(RECORDS FOR THIS TASK Opens)
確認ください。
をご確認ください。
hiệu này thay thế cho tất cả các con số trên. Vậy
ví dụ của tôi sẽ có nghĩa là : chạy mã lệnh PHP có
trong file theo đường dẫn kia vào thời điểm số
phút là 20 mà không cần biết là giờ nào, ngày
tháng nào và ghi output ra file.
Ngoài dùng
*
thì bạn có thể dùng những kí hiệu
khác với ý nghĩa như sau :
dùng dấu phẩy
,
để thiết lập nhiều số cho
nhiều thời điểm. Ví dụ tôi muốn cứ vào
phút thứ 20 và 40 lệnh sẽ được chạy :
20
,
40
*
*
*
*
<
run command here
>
(RECORDS FOR THIS TASK Closes)
__PROMPT__.
When a line in the data contains "điểm", return it as written.

__EXERCISE RESULT__.
trong file theo đường dẫn kia vào thời điểm số
nhiều thời điểm. Ví dụ tôi muốn cứ vào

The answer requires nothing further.